Because of increasingly sophisticated methods of rapidly planting the seeds of an attack and attacking data with the intent to be undiscovered, early detection is crucial to limit the impact of such attacks. In their report, Bitdefender recommends that all organisations take proactive security measures to reduce the risk of exploitation.
Identify the right solution for proactive cyber threat detection
It’s therefore vital that enterprises understand the importance of proactive detection and response. They need to invest in solutions that can go beyond simply detecting when an attack is activated. Notification and warning of when an attack begins is not enough – by then it's too late! Enterprises need proactive detection that operates further upstream in the process - allowing more time to respond.
Look out for these features when you are considering proactive cyber threat detection:
• Ability to perform a sophisticated AI and content analysis of every file and database in the enterprise, looking for any changes over time.

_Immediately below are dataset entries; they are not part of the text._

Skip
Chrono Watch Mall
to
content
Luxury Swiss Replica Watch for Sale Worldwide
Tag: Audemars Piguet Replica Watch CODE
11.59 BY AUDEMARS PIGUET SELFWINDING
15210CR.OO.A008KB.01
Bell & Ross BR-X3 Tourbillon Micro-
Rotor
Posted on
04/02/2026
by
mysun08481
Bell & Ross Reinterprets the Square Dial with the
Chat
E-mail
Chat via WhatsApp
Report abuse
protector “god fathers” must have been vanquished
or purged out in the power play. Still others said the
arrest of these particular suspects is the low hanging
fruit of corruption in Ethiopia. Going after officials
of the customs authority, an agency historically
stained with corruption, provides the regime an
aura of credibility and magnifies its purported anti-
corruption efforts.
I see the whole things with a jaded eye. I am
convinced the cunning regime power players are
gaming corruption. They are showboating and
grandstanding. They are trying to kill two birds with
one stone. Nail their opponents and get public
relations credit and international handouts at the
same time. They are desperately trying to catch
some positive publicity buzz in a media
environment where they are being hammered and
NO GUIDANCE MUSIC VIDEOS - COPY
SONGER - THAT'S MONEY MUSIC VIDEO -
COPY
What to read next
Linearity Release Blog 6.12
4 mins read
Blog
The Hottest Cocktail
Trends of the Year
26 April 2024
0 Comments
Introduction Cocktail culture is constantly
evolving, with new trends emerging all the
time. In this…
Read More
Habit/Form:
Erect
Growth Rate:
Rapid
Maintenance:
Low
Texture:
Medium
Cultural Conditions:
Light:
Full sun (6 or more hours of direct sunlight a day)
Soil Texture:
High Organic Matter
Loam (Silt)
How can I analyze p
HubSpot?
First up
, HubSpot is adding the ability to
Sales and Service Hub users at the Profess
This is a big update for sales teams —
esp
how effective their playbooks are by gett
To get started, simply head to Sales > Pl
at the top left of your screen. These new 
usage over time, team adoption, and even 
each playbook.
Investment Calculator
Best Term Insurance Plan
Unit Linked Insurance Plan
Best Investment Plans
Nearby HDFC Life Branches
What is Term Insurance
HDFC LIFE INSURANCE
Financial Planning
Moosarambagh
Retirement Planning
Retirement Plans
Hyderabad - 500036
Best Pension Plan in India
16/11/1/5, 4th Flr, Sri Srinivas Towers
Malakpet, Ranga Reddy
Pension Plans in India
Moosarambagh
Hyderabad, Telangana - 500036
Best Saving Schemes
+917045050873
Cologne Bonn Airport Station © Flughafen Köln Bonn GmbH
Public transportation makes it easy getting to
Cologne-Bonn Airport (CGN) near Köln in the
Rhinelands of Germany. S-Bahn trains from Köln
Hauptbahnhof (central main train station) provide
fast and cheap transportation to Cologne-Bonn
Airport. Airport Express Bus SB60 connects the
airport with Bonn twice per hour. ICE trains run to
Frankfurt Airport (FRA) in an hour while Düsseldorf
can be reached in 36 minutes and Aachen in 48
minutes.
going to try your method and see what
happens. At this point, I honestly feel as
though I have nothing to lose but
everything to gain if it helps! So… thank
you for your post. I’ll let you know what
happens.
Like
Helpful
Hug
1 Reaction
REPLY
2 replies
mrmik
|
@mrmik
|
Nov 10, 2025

This level of proactive content examination should be able to identify even subtle signs of ransomware activity.
• Ability to utilise AI powered training to monitor the actual behaviours of ransomware and how they affect data content. This includes the ability to understand patterns of corruption, encryption/decryption, and mass deletion. For instance, AI models should be trained and validated on tens of millions of data sets and real-world samples.
• Ability to utilise a collection of different machine-learning engines to allow these advanced AI models to operate independently and then perform a polling process to generate a single prediction of whether the data change is indicative of a ransomware attack.

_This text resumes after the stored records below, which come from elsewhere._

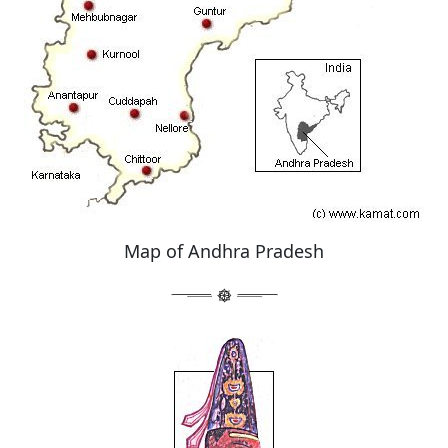
Map of Andhra Pradesh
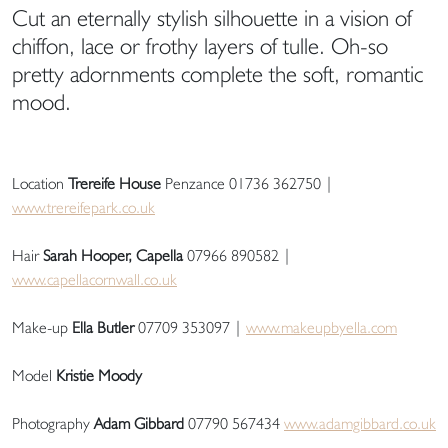
Cut an eternally stylish silhouette in a vision of
chiffon, lace or frothy layers of tulle. Oh-so
pretty adornments complete the soft, romantic
mood.
Location
Trereife House
Penzance 01736 362750 |
www.trereifepark.co.uk
Hair
Sarah Hooper, Capella
07966 890582 |
www.capellacornwall.co.uk
Make-up
Ella Butler
07709 353097 |
www.makeupbyella.com
Model
Kristie Moody
Photography
Adam Gibbard
07790 567434
www.adamgibbard.co.uk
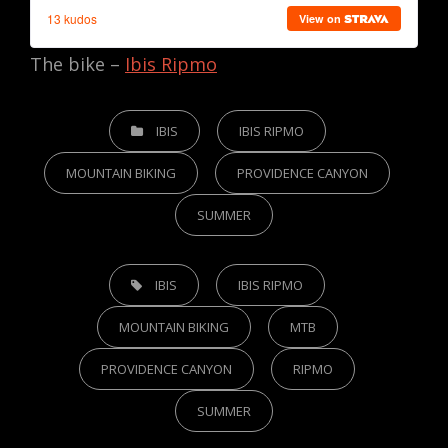
The bike –
Ibis Ripmo
CATEGORIES
IBIS
IBIS RIPMO
MOUNTAIN BIKING
PROVIDENCE CANYON
SUMMER
TAGS,
IBIS
IBIS RIPMO
MOUNTAIN BIKING
MTB
PROVIDENCE CANYON
RIPMO
SUMMER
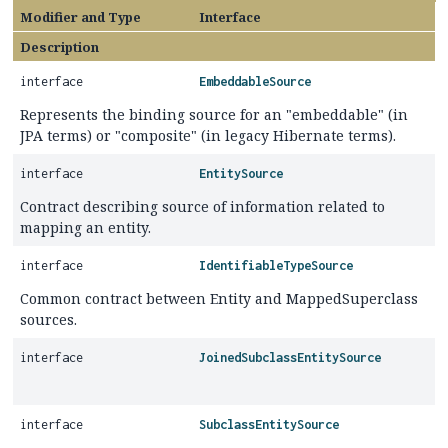
Modifier and Type
Interface
Description
interface
EmbeddableSource
Represents the binding source for an "embeddable" (in
JPA terms) or "composite" (in legacy Hibernate terms).
interface
EntitySource
Contract describing source of information related to
mapping an entity.
interface
IdentifiableTypeSource
Common contract between Entity and MappedSuperclass
sources.
interface
JoinedSubclassEntitySource
interface
SubclassEntitySource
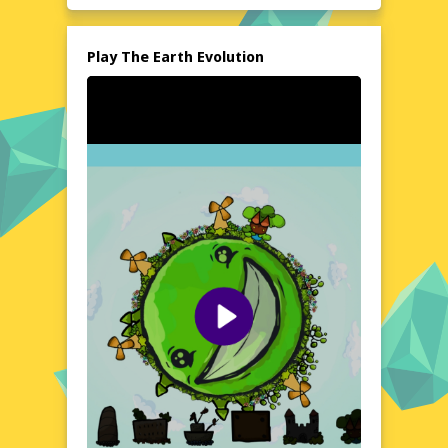
installations are needed, making it an
accessible adventure for everyone. Dive into
the past and explore the wonders of
Play The Earth Evolution
evolution without leaving your seat.
Explore the World of The Earth Evolution
Step into a world where the past comes
alive, and the evolution of Earth unfolds
before your eyes. The Earth Evolution offers
a unique blend of education and
entertainment, allowing players to witness
the incredible changes that have shaped our
planet over millennia. From the formation of
continents to the rise of diverse ecosystems,
every moment is a testament to the marvels
of nature. This browser-based game is
designed to be both informative and
engaging, making it an ideal choice for those
who love to learn while having fun.
Visual Design and Game Layout
The Earth Evolution boasts a visually
stunning design that captures the essence
of each era with remarkable detail. The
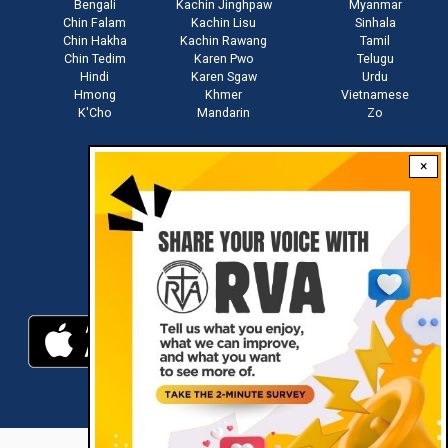
Bengali
Kachin Jinghpaw
Myanmar
Chin Falam
Kachin Lisu
Sinhala
Chin Hakha
Kachin Rawang
Tamil
Chin Tedim
Karen Pwo
Telugu
Hindi
Karen Sgaw
Urdu
Hmong
Khmer
Vietnamese
K'Cho
Mandarin
Zo
×
Stay connected with us
Download RVA App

• A training process that involves using millions of customer samples to increase the solution’s detection accuracy. And the entire training process should be repeated daily with hundreds of new and existing ransomware variants to ensure optimum predictive reliability.
• Final product testing conducted on 30 million completely different data sets, often from real-world customer analytics, to ensure the 99.99% accuracy is maintained before a code release
Once you identify a next generation data protection solution like this, one that has been developed and trained following this best practice methodology, you can be assured your enterprise will be benefiting from proactive cyber threat detection. In addition, you will have the confidence of knowing that your data has integrity and that cyber criminals are not circumventing your data analytics tools, hiding their tracks, and covertly corrupting your data before launching a full-scale attack. Take this into consideration when evaluating your next data protection solution. It pays to be well informed.